Scale and validation

Expand beyond 28 texts and validate against human ratings on sampled passages so model scores track annotators, not just word-list sanity checks.

Scores (all corpora)

Cell values are mean cosine similarity to each axis vector. * = |z| ≥ 2 vs. the Wikipedia null on that dimension. Grayed cells are within the noise band (|z| < 1).

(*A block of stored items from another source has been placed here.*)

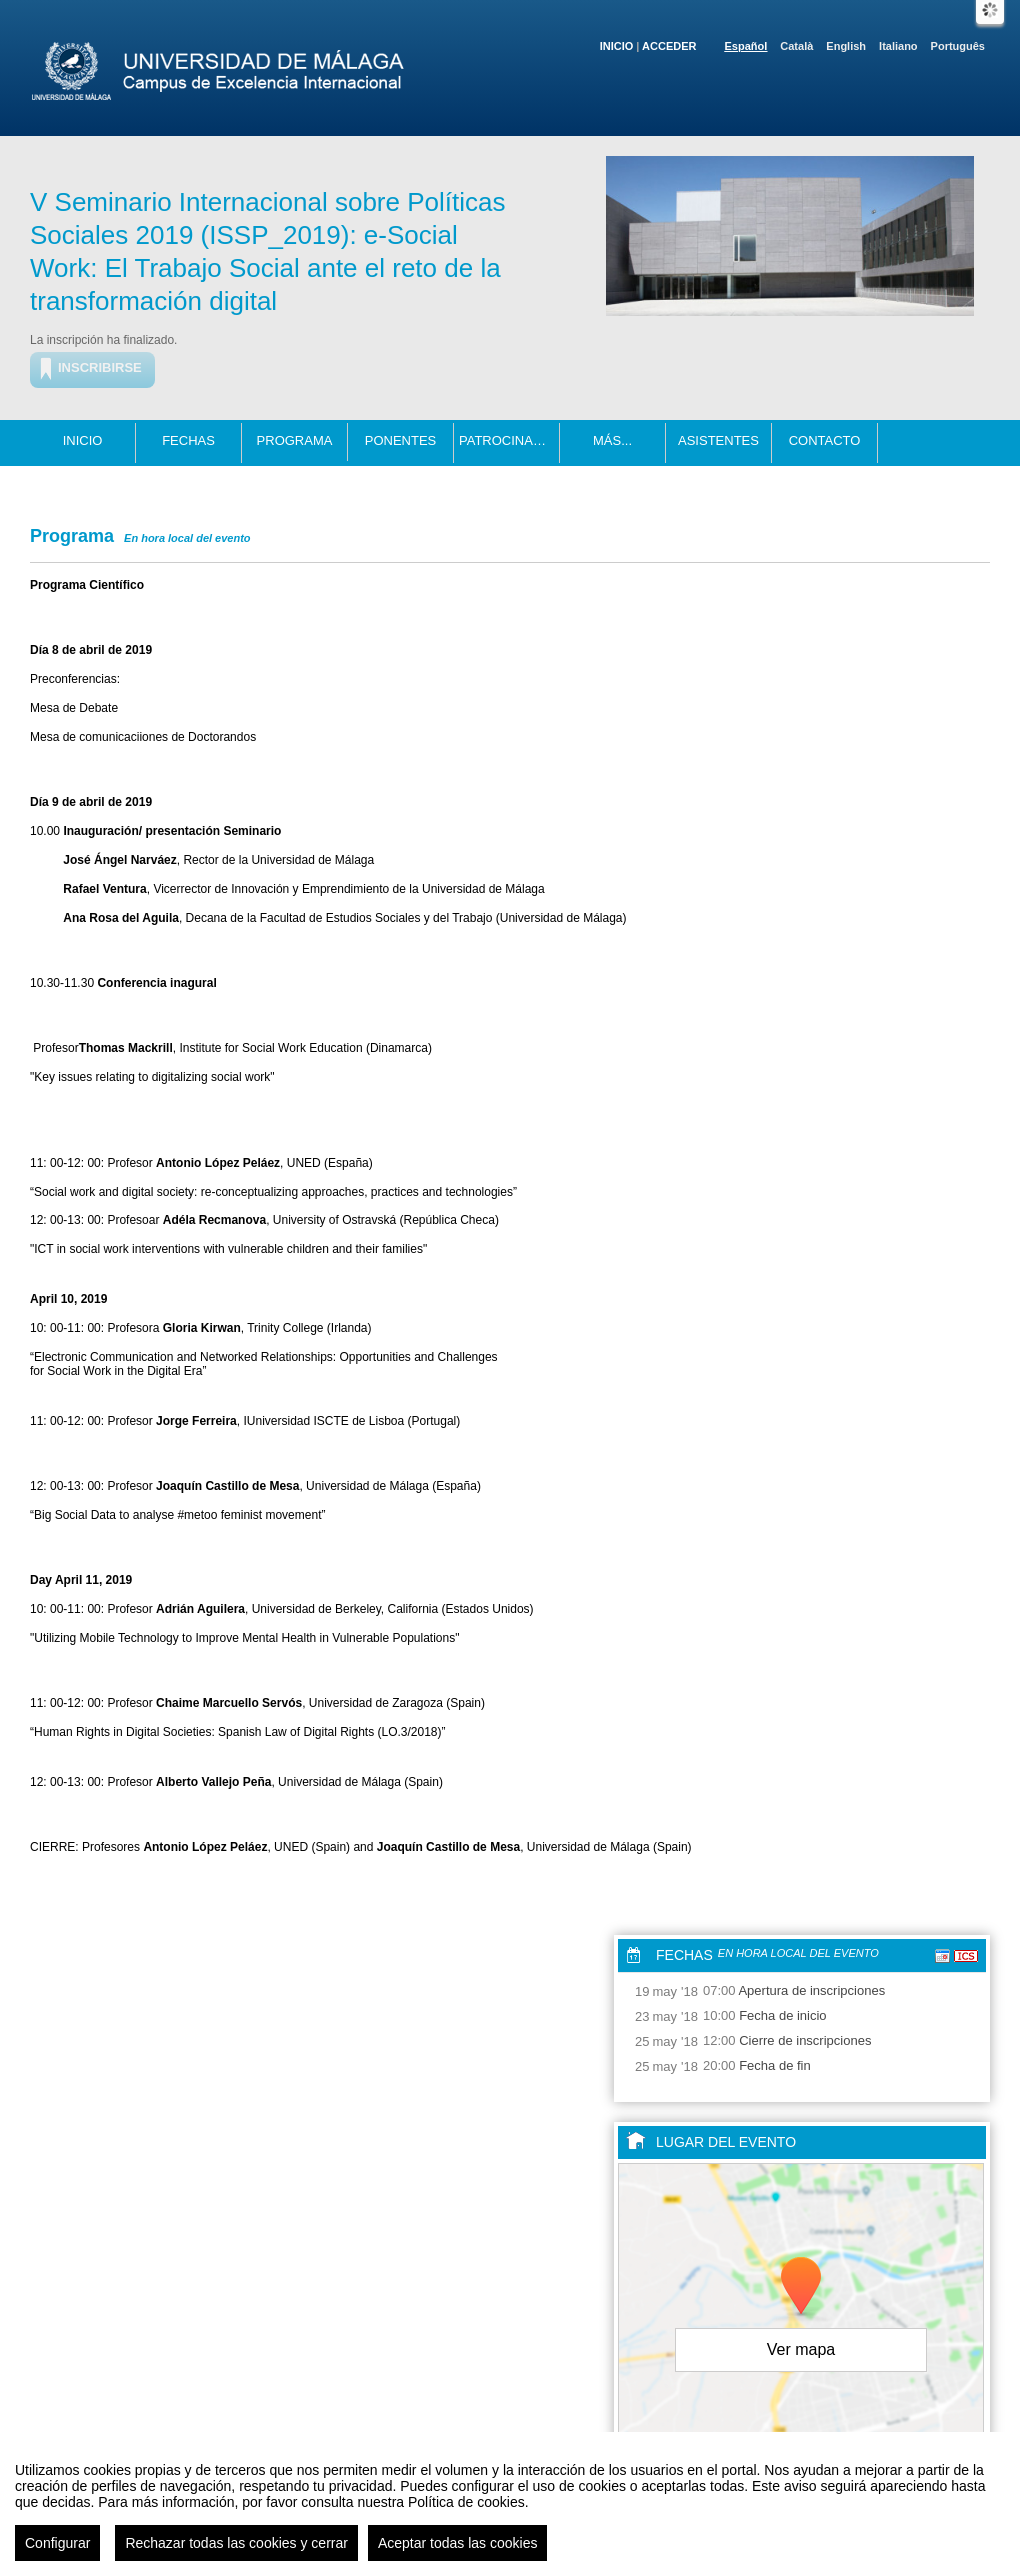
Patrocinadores (509, 440)
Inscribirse (100, 367)
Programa (295, 440)
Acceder (669, 46)
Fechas (188, 440)
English (846, 46)
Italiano (898, 46)
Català (796, 46)
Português (958, 46)
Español (746, 46)
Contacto (825, 440)
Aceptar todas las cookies (458, 2551)
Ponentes (401, 440)
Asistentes (718, 440)
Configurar (57, 2551)
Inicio (617, 46)
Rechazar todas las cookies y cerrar (236, 2551)
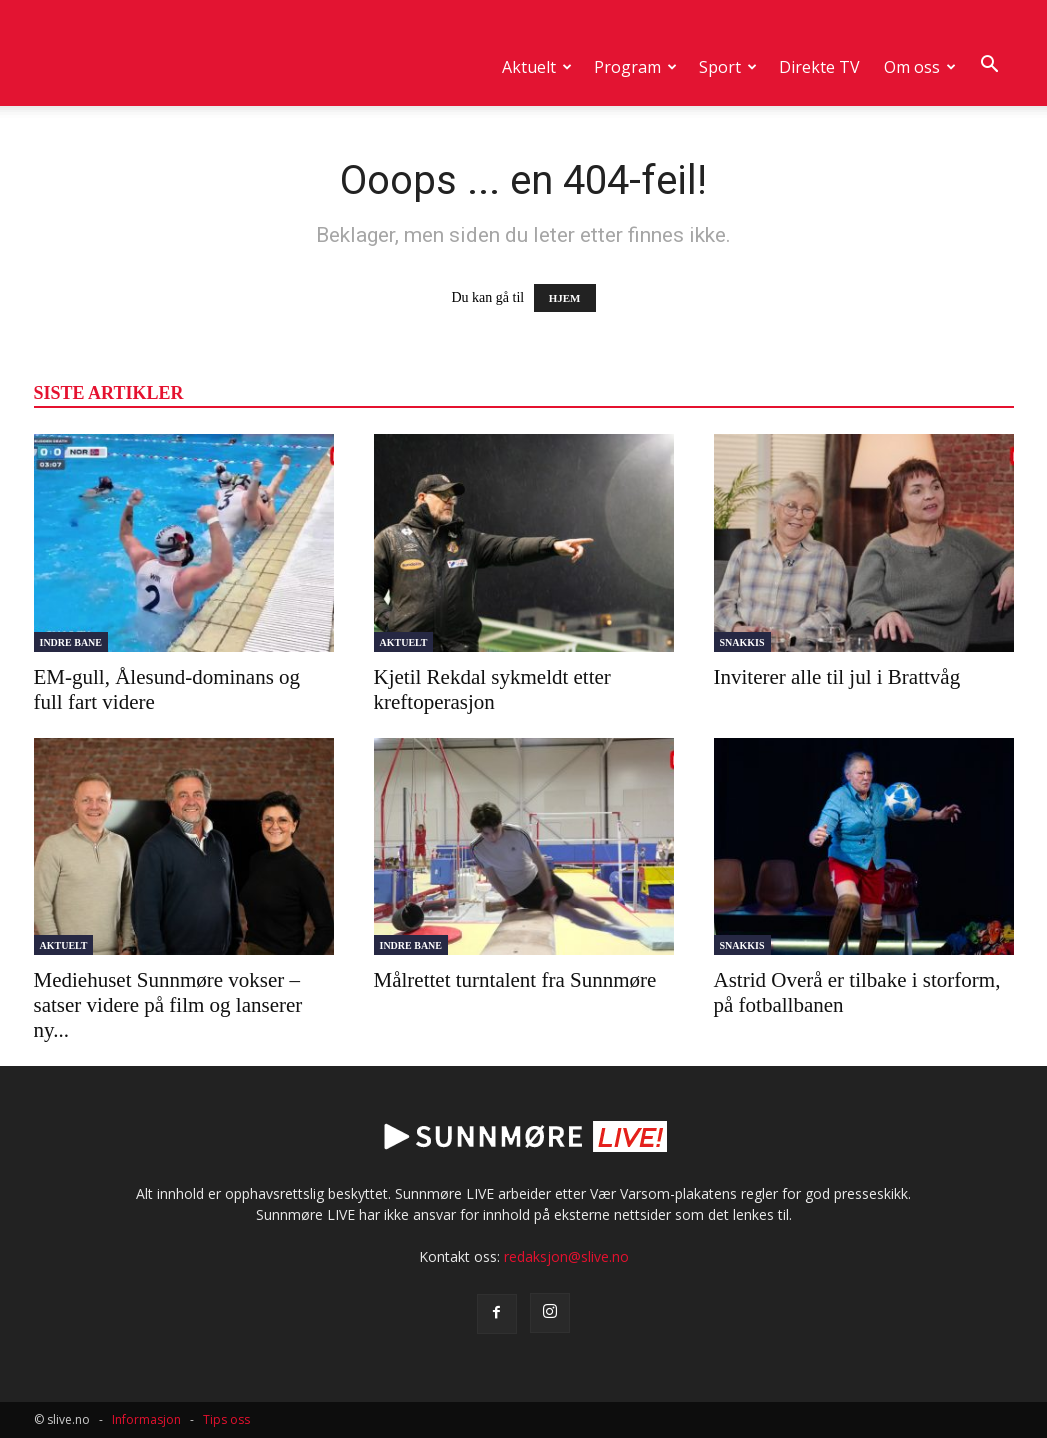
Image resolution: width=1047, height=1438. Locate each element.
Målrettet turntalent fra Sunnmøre (515, 980)
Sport (728, 67)
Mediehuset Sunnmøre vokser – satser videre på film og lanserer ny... (168, 1005)
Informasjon (146, 1419)
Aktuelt (537, 67)
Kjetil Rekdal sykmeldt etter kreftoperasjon (492, 689)
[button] (990, 65)
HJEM (565, 298)
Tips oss (226, 1419)
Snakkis (742, 642)
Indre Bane (71, 642)
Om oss (920, 67)
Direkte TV (819, 67)
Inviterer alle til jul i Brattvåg (837, 677)
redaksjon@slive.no (566, 1256)
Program (635, 67)
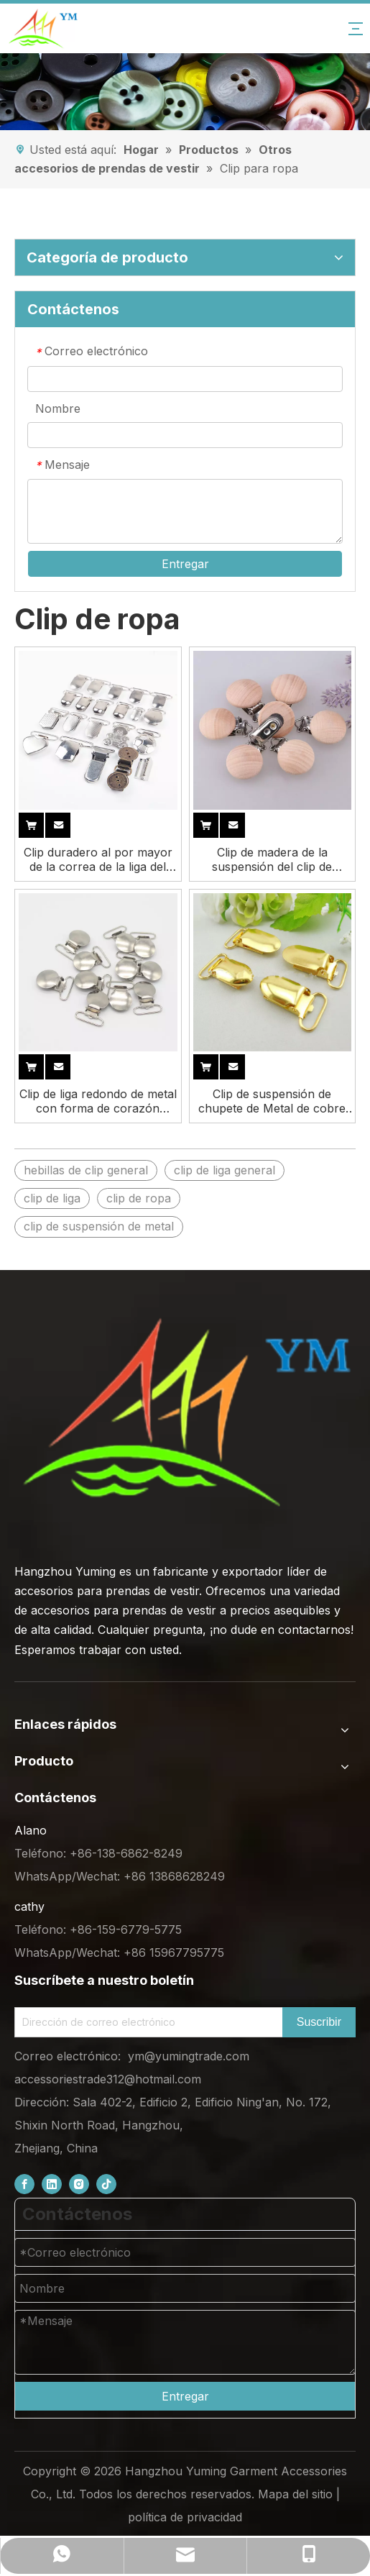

Corpus Care / Harm Fairness / Cheating Liberty / Oppression Authority / Subversion Loyalty / Betrayal Sanctity / Degradation
Analects of Confucius (Legge) −0.031+0.028−0.034+0.166 *−0.015+0.020
Bentham, Morals & Legislation −0.000+0.010−0.023+0.081 *+0.042−0.046
Bhagavad Gita (Arnold) −0.002−0.033+0.001+0.133 *−0.011+0.074 *
Communist Manifesto −0.016+0.041−0.109 *−0.124 *−0.025−0.074
Dhammapada (Muller) −0.008−0.017+0.010+0.126 *−0.052+0.022
Federalist Papers −0.058+0.058−0.005+0.020−0.017−0.017
Iliad (Homer, Butler) −0.028−0.051−0.022+0.108 *+0.060−0.010
Industrial Society (Kaczynski) −0.025−0.014−0.098 *−0.052−0.116−0.108 *
Conquest of Bread (Kropotkin) −0.032+0.042−0.069−0.067−0.018−0.063
Leviathan (Hobbes) −0.021+0.004+0.019+0.066−0.048+0.017
Second Treatise (Locke) −0.048+0.035+0.034+0.014−0.041−0.007
Meditations (Marcus Aurelius) −0.037+0.009+0.035+0.118 *−0.054+0.040
Capital Vol. I (Marx) −0.010−0.009−0.043+0.039−0.043−0.059
Mein Kampf (Hitler, Murphy) −0.050−0.001−0.125 *+0.006−0.020−0.051
On Liberty (Mill) −0.035+0.044+0.027+0.034−0.087−0.063
Utilitarianism (Mill) −0.024+0.056+0.001+0.065−0.063−0.034
Doctrine of Fascism (Mussolini & Gentile) −0.044+0.008−0.136 *−0.009−0.042−0.071
New Testament (KJV) +0.028−0.016+0.037+0.102 *+0.041+0.051 *
Beyond Good and Evil (Nietzsche) −0.041−0.021−0.065+0.027−0.091−0.073
Old Testament (KJV) −0.005−0.001+0.016+0.106 *+0.048+0.053 *
Common Sense (Paine) −0.066+0.044+0.027−0.037+0.000−0.025
Quran (Rodwell) +0.005−0.007−0.000+0.128 *+0.033+0.030
Theory of Moral Sentiments (Smith) −0.063+0.004+0.034+0.073−0.074−0.008
The Social Contract (Rousseau) −0.048+0.025−0.027+0.020−0.061−0.038
The Ego and Its Own (Stirner) −0.046+0.047−0.032−0.029−0.099−0.034
Tao Te Ching (Legge) −0.054−0.027−0.066+0.149 *−0.038+0.033
The Prince (Machiavelli) −0.052−0.073−0.079+0.045−0.030−0.005
The Republic (Plato) −0.006+0.019−0.045+0.069−0.046−0.009

* = |z| ≥ 2 vs. Wikipedia on that axis. Grayed = |z| < 1.

Text corpora: 28 public-domain English translations. Model: OpenAI text-embedding-3-large. Baseline: Wikipedia. MFT framework: Graham, Haidt & Nosek (2009); Haidt (2012), The Righteous Mind.